Kumaravel Velu Prabhakar, Kartsch Victor, Benatti Simone, Vallortigara Giorgio, Farella Elisabetta, Buiatti Marco
Annu Int Conf IEEE Eng Med Biol Soc. 2021 Nov;2021:333-336. doi: 10.1109/EMBC46164.2021.9629771.
Light-weight, minimally-obtrusive mobile EEG systems with a small number of electrodes (i.e., low-density) allow for convenient monitoring of the brain activity in out-of-the-lab conditions. However, they pose a higher risk for signal contamination with non-stereotypical artifacts due to hardware limitations and the challenging environment where signals are collected. A promising solution is Artifacts Subspace Reconstruction (ASR), a component-based approach that can automatically remove non-stationary transient-like artifacts in EEG data. Since ASR has only been validated with high-density systems, it is unclear whether it is equally efficient on low-density portable EEG. This paper presents a complete analysis of ASR performance based on clean and contaminated datasets acquired with BioWolf, an Ultra-Low-Power system featuring only eight channels, during SSVEP sessions recorded from six adults. Empirical results show that even with such few channels, ASR efficiently corrects artifacts, enabling an overall enhancement of up to 40% in SSVEP response. Furthermore, by choosing the optimal ASR parameters on a single-subject basis, SSVEP response can be further increased to more than 45%. These results suggest that ASR is a viable and robust method for online automatic artifact correction with low-density BCI systems in real-life scenarios.

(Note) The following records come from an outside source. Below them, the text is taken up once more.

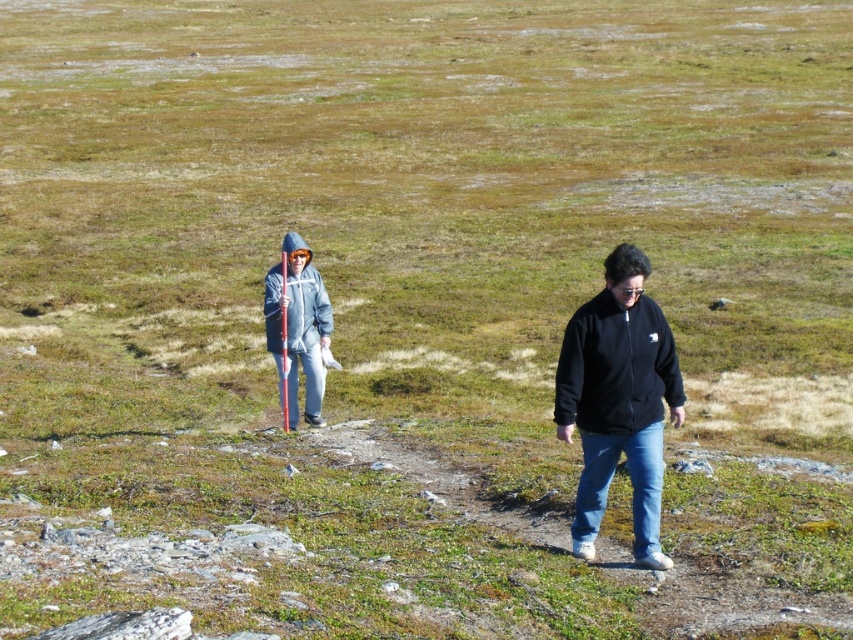 Question: Is black fleece sweatshirt at center to the left of matte gray jacket at center from the viewer's perspective?

Choices:
 (A) yes
 (B) no

Answer: (B)

Question: Among these points, which one is farthest from the camera?

Choices:
 (A) (294, 387)
 (B) (589, 323)

Answer: (A)

Question: Is black fleece sweatshirt at center positioned at the back of matte gray jacket at center?

Choices:
 (A) no
 (B) yes

Answer: (A)

Question: Which of the following is the closest to the observer?

Choices:
 (A) (267, 342)
 (B) (665, 388)

Answer: (B)

Question: Does black fleece sweatshirt at center appear on the left side of matte gray jacket at center?

Choices:
 (A) yes
 (B) no

Answer: (B)

Question: Which point appears farthest from the camera in this image?

Choices:
 (A) (282, 248)
 (B) (563, 365)

Answer: (A) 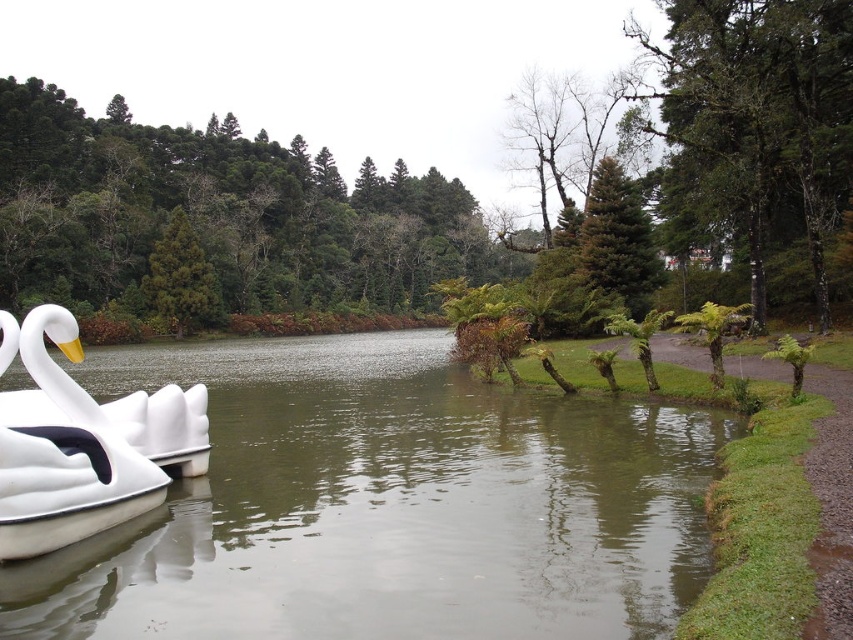 You are a visitor standing on the lakeside path and see the green smooth water at left and the white matte swan at left. Which object is closer to your left side?

The green smooth water at left is closer to your left side because it is positioned to the left of the white matte swan at left.

You are standing at the edge of the lake and want to place a small floating dock between the green smooth water at left and the white swan shaped paddle boat at right. The dock requires a minimum of 15 feet of space to be safely anchored. Can the dock be placed between them?

The distance between the green smooth water at left and the white swan shaped paddle boat at right is 17.02 feet, which is more than the required 15 feet. Therefore, the dock can be safely placed between them.

You are standing at the lakeside and see the green smooth water at left and the white matte swan at left. Which object appears taller from your viewpoint?

The white matte swan at left appears taller than the green smooth water at left because the description states that the green smooth water at left has a lesser height compared to the white matte swan at left. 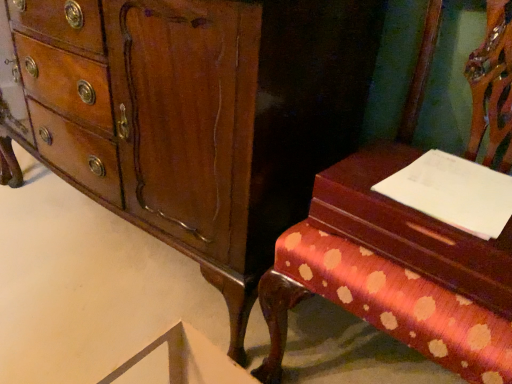 Question: From a real-world perspective, is polka dot fabric bench at right physically located above or below wooden vanity at right?

Choices:
 (A) below
 (B) above

Answer: (A)

Question: Visually, is polka dot fabric bench at right positioned to the left or to the right of wooden vanity at right?

Choices:
 (A) right
 (B) left

Answer: (A)

Question: Which object is positioned farthest from the mahogany wood chest of drawers at center?

Choices:
 (A) polka dot fabric bench at right
 (B) wooden vanity at right
 (C) white paper at right

Answer: (C)

Question: Which object is the farthest from the white paper at right?

Choices:
 (A) mahogany wood chest of drawers at center
 (B) wooden vanity at right
 (C) polka dot fabric bench at right

Answer: (A) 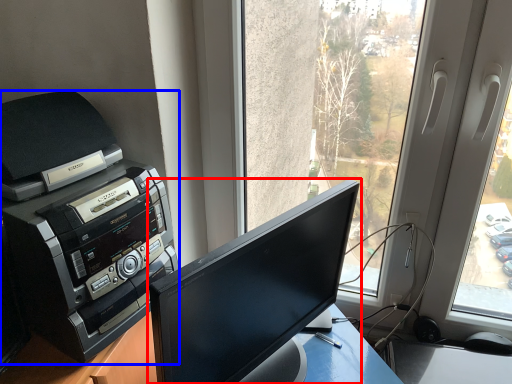 Question: Which point is closer to the camera, computer monitor (highlighted by a red box) or printer (highlighted by a blue box)?

Choices:
 (A) computer monitor
 (B) printer

Answer: (A) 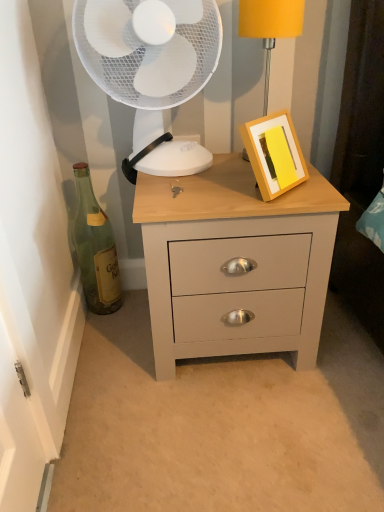 Identify the location of free space that is to the left of matte gray chest of drawers at center. pos(115,352). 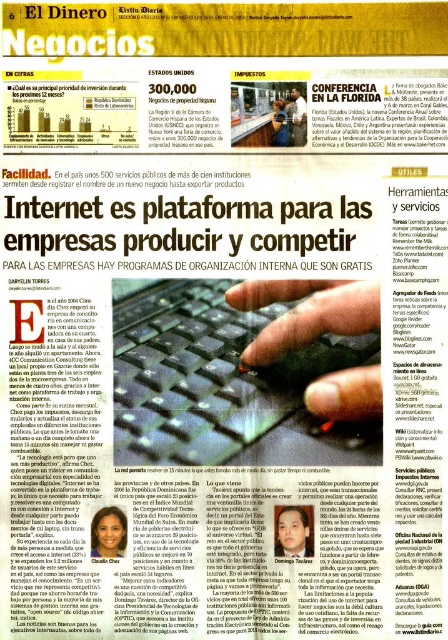 Is black matte keyboard at center below matte black pen at center?

Indeed, black matte keyboard at center is positioned under matte black pen at center.

Which is more to the right, black matte keyboard at center or matte black pen at center?

black matte keyboard at center

Measure the distance between point (267, 301) and camera.

Point (267, 301) and camera are 93.97 centimeters apart.

The width and height of the screenshot is (448, 640). What are the coordinates of `black matte keyboard at center` in the screenshot? It's located at (305, 312).

Can you confirm if dark skin face at center is shorter than matte black face at center?

Indeed, dark skin face at center has a lesser height compared to matte black face at center.

Does dark skin face at center have a greater width compared to matte black face at center?

Indeed, dark skin face at center has a greater width compared to matte black face at center.

The height and width of the screenshot is (640, 448). Find the location of `dark skin face at center`. dark skin face at center is located at coordinates (292, 532).

Locate an element on the screen. Image resolution: width=448 pixels, height=640 pixels. dark skin face at center is located at coordinates (292, 532).

Between black plastic keyboard at center and matte black face at center, which one is positioned lower?

matte black face at center is lower down.

Which is more to the left, black plastic keyboard at center or matte black face at center?

From the viewer's perspective, matte black face at center appears more on the left side.

The image size is (448, 640). Describe the element at coordinates (222, 385) in the screenshot. I see `black plastic keyboard at center` at that location.

Where is `black plastic keyboard at center`? This screenshot has width=448, height=640. black plastic keyboard at center is located at coordinates (222, 385).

具有少量电极(即低密度)的轻量级、低干扰移动脑电图系统,便于在实验室外环境中监测大脑活动。然而,由于硬件限制以及信号采集环境具有挑战性,它们存在更高的风险,容易受到非典型伪迹的信号污染。一种有前景的解决方案是伪迹子空间重建(ASR),这是一种基于组件的方法,可以自动去除脑电图数据中的非平稳瞬态类伪迹。由于ASR仅在高密度系统中得到验证,因此尚不清楚它在低密度便携式脑电图上是否同样有效。本文基于在六个成年人进行稳态视觉诱发电位(SSVEP)实验期间,使用仅具有八个通道的超低功耗系统BioWolf采集的干净和受污染数据集,对ASR性能进行了全面分析。实证结果表明,即使通道数量如此之少,ASR仍能有效地校正伪迹,使SSVEP响应整体增强高达40%。此外,通过在单受试者基础上选择最佳ASR参数,SSVEP响应可以进一步提高到超过45%。这些结果表明,ASR是一种在现实场景中对低密度脑机接口系统进行在线自动伪迹校正的可行且强大的方法。